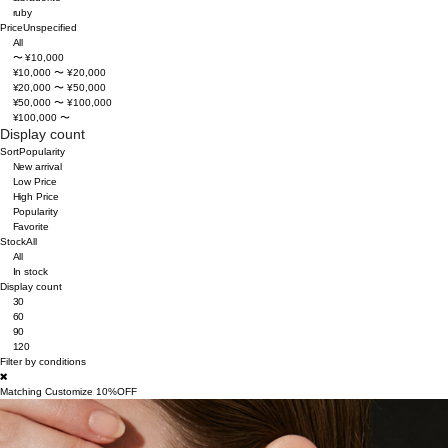
ruby
Price
Unspecified
All
〜 ¥10,000
¥10,000 〜 ¥20,000
¥20,000 〜 ¥50,000
¥50,000 〜 ¥100,000
¥100,000 〜
Display count
Sort
Popularity
New arrival
Low Price
High Price
Popularity
Favorite
Stock
All
All
In stock
Display count
30
60
90
120
Filter by conditions
Matching Customize 10%OFF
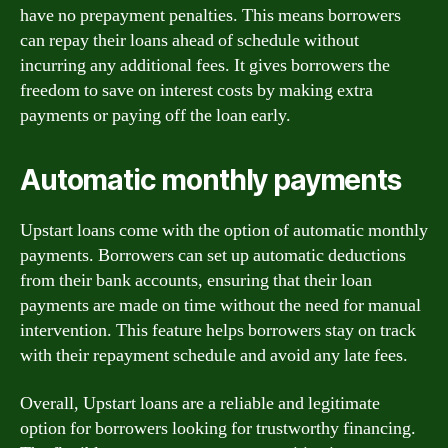
have no prepayment penalties. This means borrowers
can repay their loans ahead of schedule without
incurring any additional fees. It gives borrowers the
freedom to save on interest costs by making extra
payments or paying off the loan early.
Automatic monthly payments
Upstart loans come with the option of automatic monthly
payments. Borrowers can set up automatic deductions
from their bank accounts, ensuring that their loan
payments are made on time without the need for manual
intervention. This feature helps borrowers stay on track
with their repayment schedule and avoid any late fees.
Overall, Upstart loans are a reliable and legitimate
option for borrowers looking for trustworthy financing.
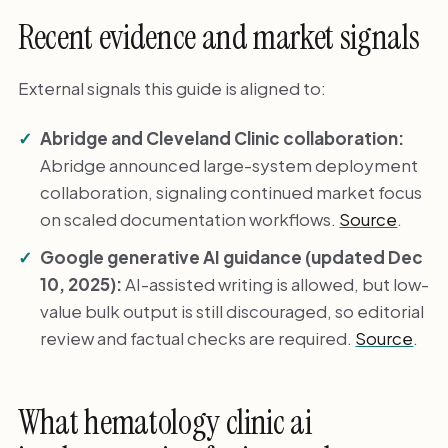
Recent evidence and market signals
External signals this guide is aligned to:
Abridge and Cleveland Clinic collaboration:
Abridge announced large-system deployment
collaboration, signaling continued market focus
on scaled documentation workflows.
Source
.
Google generative AI guidance (updated Dec
10, 2025):
AI-assisted writing is allowed, but low-
value bulk output is still discouraged, so editorial
review and factual checks are required.
Source
.
What hematology clinic ai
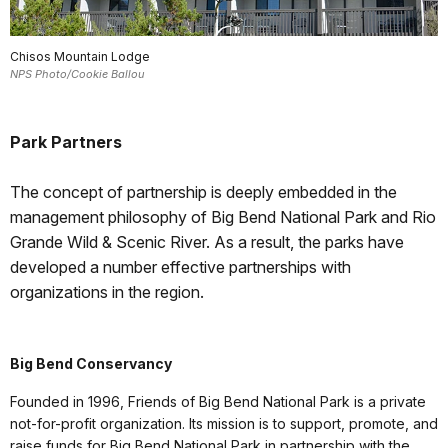
Chisos Mountain Lodge
NPS Photo/Cookie Ballou
Park Partners
The concept of partnership is deeply embedded in the
management philosophy of Big Bend National Park and Rio
Grande Wild & Scenic River. As a result, the parks have
developed a number effective partnerships with
organizations in the region.
Big Bend Conservancy
Founded in 1996, Friends of Big Bend National Park is a private
not-for-profit organization. Its mission is to support, promote, and
raise funds for Big Bend National Park in partnership with the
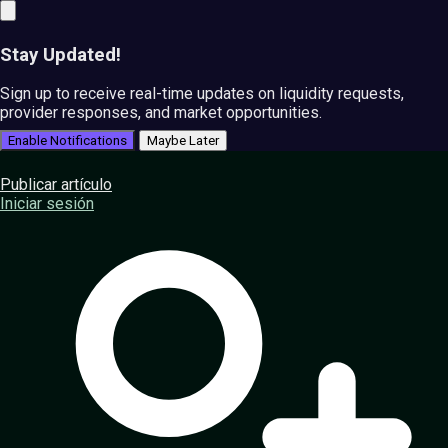
Stay Updated!
Sign up to receive real-time updates on liquidity requests,
provider responses, and market opportunities.
Enable Notifications
Maybe Later
Publicar artículo
Iniciar sesión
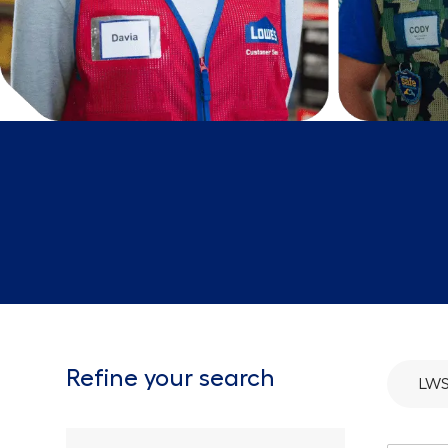
Refine your search
LWS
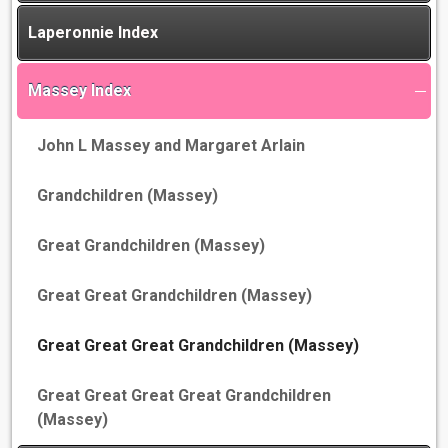
Laperonnie Index
Massey Index
John L Massey and Margaret Arlain
Grandchildren (Massey)
Great Grandchildren (Massey)
Great Great Grandchildren (Massey)
Great Great Great Grandchildren (Massey)
Great Great Great Great Grandchildren
(Massey)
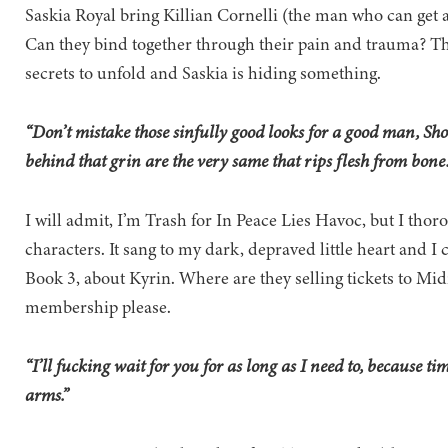
Saskia Royal bring Killian Cornelli (the man who can get
Can they bind together through their pain and trauma? Th
secrets to unfold and Saskia is hiding something.
“Don’t mistake those sinfully good looks for a good man, Show
behind that grin are the very same that rips flesh from bon
I will admit, I’m Trash for In Peace Lies Havoc, but I tho
characters. It sang to my dark, depraved little heart and I 
Book 3, about Kyrin. Where are they selling tickets to Mid
membership please.
“I’ll fucking wait for you for as long as I need to, because ti
arms.”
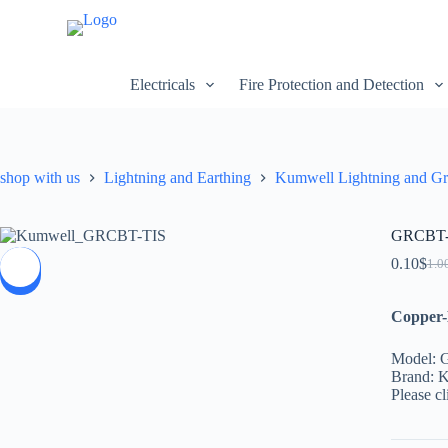
S
k
i
p
Electricals
Fire Protection and Detection
t
o
c
o
n
shop with us
Lightning and Earthing
Kumwell Lightning and G
t
e
n
t
GRCBT-T
0.10
$
1.0
SALE
Copper-
Model:
Brand: 
Please cl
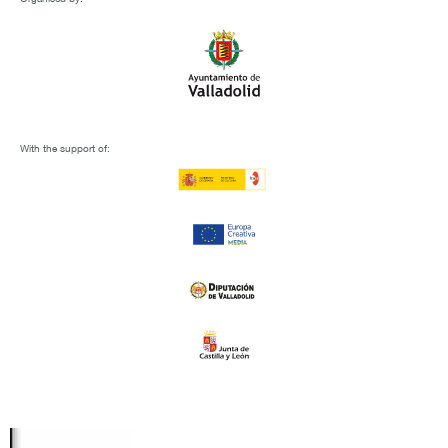
With the support of:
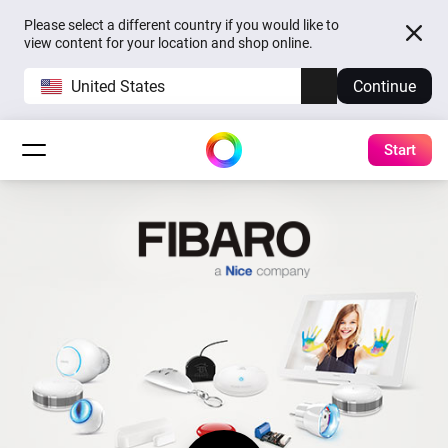
Please select a different country if you would like to
view content for your location and shop online.
United States
Continue
Start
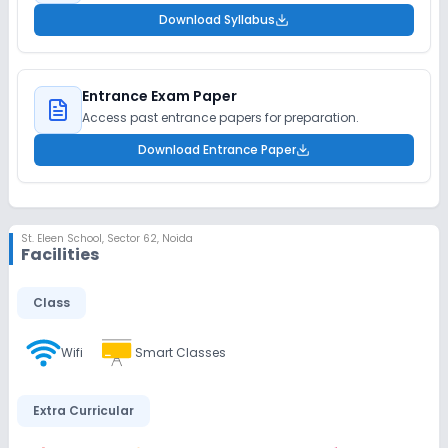
Download Syllabus
Entrance Exam Paper
Access past entrance papers for preparation.
Download Entrance Paper
St. Eleen School
,
Sector 62, Noida
Facilities
Class
Wifi
Smart Classes
Extra Curricular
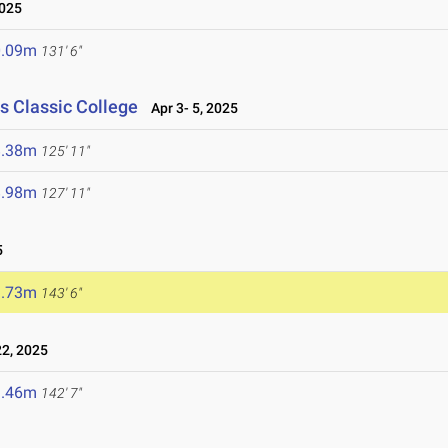
2025
0.09m
131' 6"
s Classic College
Apr 3- 5, 2025
8.38m
125' 11"
8.98m
127' 11"
5
3.73m
143' 6"
2, 2025
3.46m
142' 7"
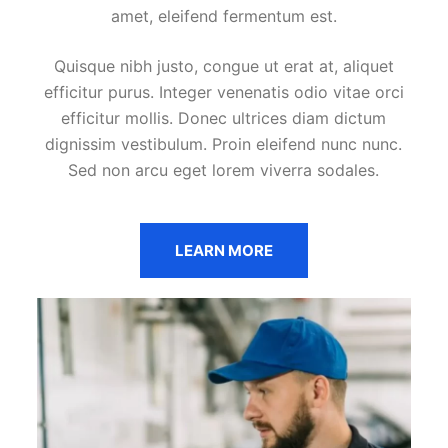
amet, eleifend fermentum est.
Quisque nibh justo, congue ut erat at, aliquet
efficitur purus. Integer venenatis odio vitae orci
efficitur mollis. Donec ultrices diam dictum
dignissim vestibulum. Proin eleifend nunc nunc.
Sed non arcu eget lorem viverra sodales.
LEARN MORE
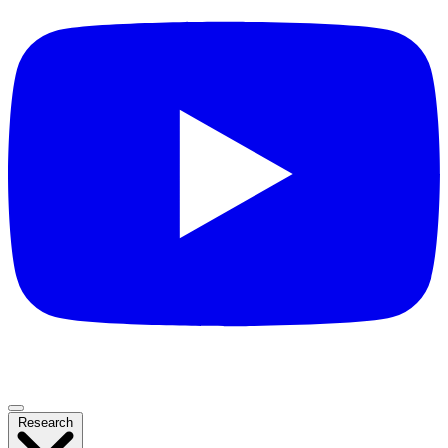
Research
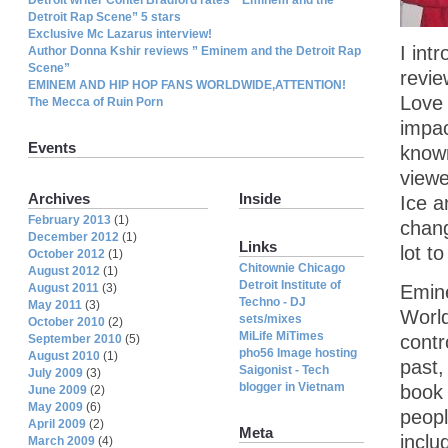
Detroit Rap Scene” 5 stars
Exclusive Mc Lazarus interview!
I int
Author Donna Kshir reviews ” Eminem and the Detroit Rap
Scene”
revie
EMINEM AND HIP HOP FANS WORLDWIDE,ATTENTION!
Love 
The Mecca of Ruin Porn
impac
Events
known
viewe
Archives
Inside
Ice a
February 2013
(1)
chang
December 2012
(1)
Links
lot t
October 2012
(1)
Chitownie Chicago
August 2012
(1)
Detroit Institute of
August 2011
(3)
Emine
Techno - DJ
May 2011
(3)
World
sets/mixes
October 2010
(2)
MiLife MiTimes
contr
September 2010
(5)
pho56 Image hosting
August 2010
(1)
past,
Saigonist - Tech
July 2009
(3)
blogger in Vietnam
book 
June 2009
(2)
May 2009
(6)
peopl
April 2009
(2)
Meta
inclu
March 2009
(4)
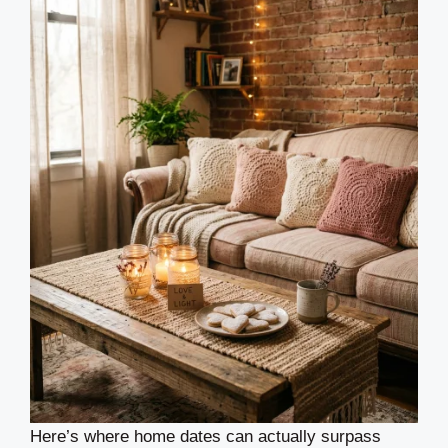
Here’s where home dates can actually surpass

• **PROBLEM DESCRIPTION**:
Give all the lines above again, character for character, without pictures.

• **EXERCISE SOLUTION**:
ruby
Price
Unspecified
All
〜 ¥10,000
¥10,000 〜 ¥20,000
¥20,000 〜 ¥50,000
¥50,000 〜 ¥100,000
¥100,000 〜
Display count
Sort
Popularity
New arrival
Low Price
High Price
Popularity
Favorite
Stock
All
All
In stock
Display count
30
60
90
120
Filter by conditions
Matching Customize 10%OFF
have no prepayment penalties. This means borrowers
can repay their loans ahead of schedule without
incurring any additional fees. It gives borrowers the
freedom to save on interest costs by making extra
payments or paying off the loan early.
Automatic monthly payments
Upstart loans come with the option of automatic monthly
payments. Borrowers can set up automatic deductions
from their bank accounts, ensuring that their loan
payments are made on time without the need for manual
intervention. This feature helps borrowers stay on track
with their repayment schedule and avoid any late fees.
Overall, Upstart loans are a reliable and legitimate
option for borrowers looking for trustworthy financing.
Recent evidence and market signals
External signals this guide is aligned to:
Abridge and Cleveland Clinic collaboration:
Abridge announced large-system deployment
collaboration, signaling continued market focus
on scaled documentation workflows.
Source
.
Google generative AI guidance (updated Dec
10, 2025):
AI-assisted writing is allowed, but low-
value bulk output is still discouraged, so editorial
review and factual checks are required.
Source
.
What hematology clinic ai
Chisos Mountain Lodge
NPS Photo/Cookie Ballou
Park Partners
The concept of partnership is deeply embedded in the
management philosophy of Big Bend National Park and Rio
Grande Wild & Scenic River. As a result, the parks have
developed a number effective partnerships with
organizations in the region.
Big Bend Conservancy
Founded in 1996, Friends of Big Bend National Park is a private
not-for-profit organization. Its mission is to support, promote, and
raise funds for Big Bend National Park in partnership with the
Stay Updated!
Sign up to receive real-time updates on liquidity requests,
provider responses, and market opportunities.
Enable Notifications
Maybe Later
Publicar artículo
Iniciar sesión
Refine your search
LWS
Laperonnie Index
Massey Index
John L Massey and Margaret Arlain
Grandchildren (Massey)
Great Grandchildren (Massey)
Great Great Grandchildren (Massey)
Great Great Great Grandchildren (Massey)
Great Great Great Great Grandchildren
(Massey)
Saskia Royal bring Killian Cornelli (the man who can get
Can they bind together through their pain and trauma? Th
secrets to unfold and Saskia is hiding something.
“Don’t mistake those sinfully good looks for a good man, Show
behind that grin are the very same that rips flesh from bon
I will admit, I’m Trash for In Peace Lies Havoc, but I tho
characters. It sang to my dark, depraved little heart and I 
Book 3, about Kyrin. Where are they selling tickets to Mid
membership please.
“I’ll fucking wait for you for as long as I need to, because ti
arms.”
S
k
i
p
Electricals
Fire Protection and Detection
t
o
c
o
n
shop with us
Lightning and Earthing
Kumwell Lightning and G
t
e
n
t
GRCBT-T
0.10
$
1.0
SALE
Copper-
Model:
Brand: 
Please cl
With the support of:
Please select a different country if you would like to
view content for your location and shop online.
United States
Continue
Start
Download Syllabus
Entrance Exam Paper
Access past entrance papers for preparation.
Download Entrance Paper
St. Eleen School
,
Sector 62, Noida
Facilities
Class
Wifi
Smart Classes
Extra Curricular
2025
0.09m
131' 6"
s Classic College
Apr 3- 5, 2025
8.38m
125' 11"
8.98m
127' 11"
5
3.73m
143' 6"
2, 2025
3.46m
142' 7"
amet, eleifend fermentum est.
Quisque nibh justo, congue ut erat at, aliquet
efficitur purus. Integer venenatis odio vitae orci
efficitur mollis. Donec ultrices diam dictum
dignissim vestibulum. Proin eleifend nunc nunc.
Sed non arcu eget lorem viverra sodales.
LEARN MORE
Research
Detroit Rap Scene” 5 stars
Exclusive Mc Lazarus interview!
I int
Author Donna Kshir reviews ” Eminem and the Detroit Rap
Scene”
revie
EMINEM AND HIP HOP FANS WORLDWIDE,ATTENTION!
Love 
The Mecca of Ruin Porn
impac
Events
known
viewe
Archives
Inside
Ice a
February 2013
(1)
chang
December 2012
(1)
Links
lot t
October 2012
(1)
Chitownie Chicago
August 2012
(1)
Detroit Institute of
August 2011
(3)
Emine
Techno - DJ
May 2011
(3)
World
sets/mixes
October 2010
(2)
MiLife MiTimes
contr
September 2010
(5)
pho56 Image hosting
August 2010
(1)
past,
Saigonist - Tech
July 2009
(3)
blogger in Vietnam
book 
June 2009
(2)
May 2009
(6)
peopl
April 2009
(2)
Meta
inclu
March 2009
(4)
Here’s where home dates can actually surpass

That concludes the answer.